パーティーにて
ロバートに今度会ったら、薔薇園でのことを謝ろうとクラーラは胸に誓った。
ロバートの話を聞かず、一方的に非難して追い返してしまったことを。
でもイーヴィーの話の通りなら、ロバートさんもそう言ってくれれば良かったのに、どうして反論しなかったのだろう。
クラーラがあまりに怒っていて、取りつく島がなかったからかもしれない。
勝手に決めつけて、申し訳ないことをしてしまったとクラーラは反省した。
その反省の意も込めて、マイルズの誕生日パーティーに招待されたクラーラは、ドレスの胸元に例のデイジーのブローチを着けて行った。
イーヴィーに頼まれたこと――ロバートと仲良くしてそれをマイルズに見せつける、ということができる自信はない。
イーヴィーと約束はしなかった。
『イーヴィーに頼まれたから』ではなく、ロバートに心から謝って、自然に会話できる仲に戻れたら良いなと思う。
そう意気込むとまた胃が痛くなるくらい緊張したが、姿見に映る衣装を見て、自身を勇気づけた。
大丈夫、似合ってるわ。
ロバートさんが「クラーラさんのために作った」と言ったこのブローチ。
大輪のデイジーが映えるよう、若草色のドレスを選んだ。野に咲く花のように。
『デイジーの花言葉、知っていますか?
希望。平和。美人。純潔。あなたと同じ気持ち、です』
ロバートの言葉がよみがえった。
『クラーラさん、好きです。僕と結婚してください』
あの愛の告白とプロポーズはまさか本気だったんだろうか?
イーヴィーにお願いされて吐いた台詞だと思い、真剣に取り合わなかったのだ。
もしあれが真剣なプロポーズであったのなら……
いや、もうこれ以上考えるのはよそう。
先回りしてあれこれ考えては、行動に移す前に疲れてしまう。クラーラの悪い癖だ。
とりあえずパーティーに出て、ロバートに会わなくては、始まりも終わりもしない。
「マイルズ様、18歳のお誕生日、おめでとうございます。本日はご招待いただき、ありがとうございます」
練習してきた挨拶を告げると、主役のマイルズは晴れやかな笑顔を見せた。
ばしっと正装でキメていて、いつも以上に美貌が際立っている。
「ありがとう、来てくれて嬉しいよ。存分に楽しんでね」
ちなみにプレゼントは受付所で記名して、係へ渡した。
一気に大量に集まるため、後でまとめて開封するのだ。大きな鉢植えの花などは、開けずともそれだとすぐ分かった。
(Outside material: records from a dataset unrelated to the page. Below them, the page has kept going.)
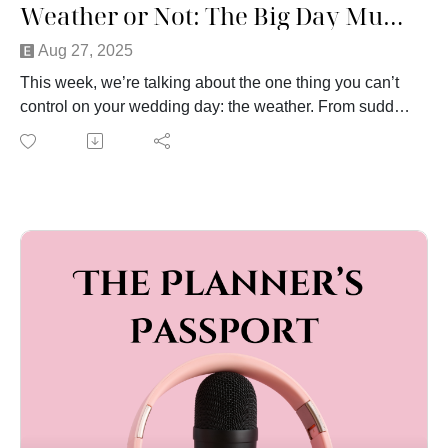
Weather or Not: The Big Day Must Go On
Aug 27, 2025
This week, we’re talking about the one thing you can’t
control on your wedding day: the weather. From sudden
storms to sweltering heat, we’ve seen it all—and we’re
sharing our own weather disaster stories to prove it.
We’ll cover what couples often forget when planning for
outdoor ceremonies and receptions, why guest comfort
should always come first (hint: no one wants to sit in
90-degree heat), and the practical steps you can take to
weather-proof your wedding.
Whether you’re dreaming of a summer garden party, a
lakeside celebration, or a cozy winter wedding, this
episode is packed with tips to help you stay prepared
and keep the day running smoothly, rain or shine.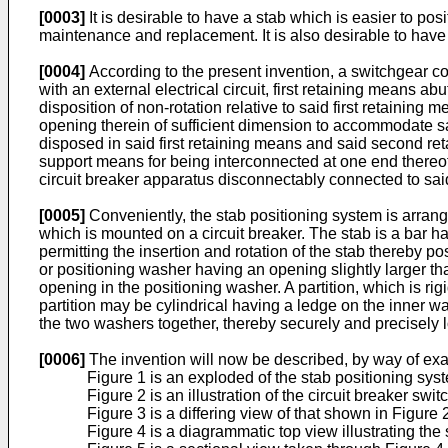
[0003]
It is desirable to have a stab which is easier to pos
maintenance and replacement. It is also desirable to have
[0004]
According to the present invention, a switchgear 
with an external electrical circuit, first retaining means
disposition of non-rotation relative to said first retaini
opening therein of sufficient dimension to accommodate sai
disposed in said first retaining means and said second reta
support means for being interconnected at one end thereof
circuit breaker apparatus disconnectably connected to said 
[0005]
Conveniently, the stab positioning system is arrang
which is mounted on a circuit breaker. The stab is a bar h
permitting the insertion and rotation of the stab thereby pos
or positioning washer having an opening slightly larger than 
opening in the positioning washer. A partition, which is ri
partition may be cylindrical having a ledge on the inner 
the two washers together, thereby securely and precisely lo
[0006]
The invention will now be described, by way of exa
Figure 1 is an exploded of the stab positioning sys
Figure 2 is an illustration of the circuit breaker sw
Figure 3 is a differing view of that shown in Figure 
Figure 4 is a diagrammatic top view illustrating the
クラーラは無難に食器を贈った。名高い工房で作られた、金銀の繊細な装飾が施された皿だ。
マイルズに挨拶を済ませると、すぐにイーヴィーが飛んできた。
水色のふわっと膨らみを帯びたドレスは可愛らしく、デコルテの開き具合はドキリとするくらい色っぽい。
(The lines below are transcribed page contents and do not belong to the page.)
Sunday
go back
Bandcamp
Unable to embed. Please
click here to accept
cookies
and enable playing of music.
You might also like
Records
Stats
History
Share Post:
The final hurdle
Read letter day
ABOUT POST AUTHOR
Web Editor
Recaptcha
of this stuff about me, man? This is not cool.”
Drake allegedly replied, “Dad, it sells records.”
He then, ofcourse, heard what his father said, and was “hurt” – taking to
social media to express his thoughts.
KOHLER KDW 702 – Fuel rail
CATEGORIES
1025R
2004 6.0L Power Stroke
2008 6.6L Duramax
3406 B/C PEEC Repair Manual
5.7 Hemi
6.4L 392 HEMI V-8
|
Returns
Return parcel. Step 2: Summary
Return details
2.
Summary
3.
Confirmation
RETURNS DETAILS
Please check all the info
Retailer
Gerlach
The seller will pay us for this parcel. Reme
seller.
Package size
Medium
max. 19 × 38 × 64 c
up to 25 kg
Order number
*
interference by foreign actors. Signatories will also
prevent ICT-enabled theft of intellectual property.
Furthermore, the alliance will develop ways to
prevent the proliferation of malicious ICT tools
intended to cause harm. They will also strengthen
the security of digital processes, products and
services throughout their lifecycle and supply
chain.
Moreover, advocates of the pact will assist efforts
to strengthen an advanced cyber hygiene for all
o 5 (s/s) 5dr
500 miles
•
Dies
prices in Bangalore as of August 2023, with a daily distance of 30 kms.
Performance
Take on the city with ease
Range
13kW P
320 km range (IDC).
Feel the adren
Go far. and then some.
ダイヤモンドが連なったネックレスは、マイルズからの贈り物だろう。
その輝きよりも眩しい笑顔を見せて、
「ありがとう、クラーラ。来てくれて嬉しいわ」
と言った。
「来て。あっちで飲み物を貰ってきましょう」
手を引かれて行った先には、ロバートがいた。
飲み物係の男性と談笑している。
やって来たイーヴィーとクラーラに気づくと会話を止め、
「御無沙汰しておりました、お元気でしたか?」
と穏やかな笑みを浮かべた。
クラーラは一瞬硬直してしまった。ロバートに会ったらこう挨拶をして、こう言おうと何度もイメージトレーニングしていたのに、いざとなるとさっと出てこない。
「……あ、はい。ロバートさんは……」
「元気ですよ。あ、そのブローチ……思ったとおり、よくお似合いです」
ロバートが言うといち早くイーヴィーが反応した。
「あっ、それがロバートがプレゼントしたっていうブローチ? へえ可愛い、いいな〜! 私も欲しいわ」
と素直に口に出してから、はっとした様子で
「……っと、後は若いお2人で、ごゆっくり。私はマイルズ様のところへ戻るわね。あ、ワインを頂くわ」
飲み物係からワインを受け取って、去って行った。
「若いお2人で、って……ねえ」
ロバートが苦笑した。
「あ、あの、ロバートさん。その節は……このブローチを頂いたときのことなんですけど、」
クラーラが意を決して言うと、
「あ、ちょっと待って。少し場所を変えましょうか。僕たちにもワインをください」
とロバートは言い、2人分のワインを受け取って、クラーラを導いた。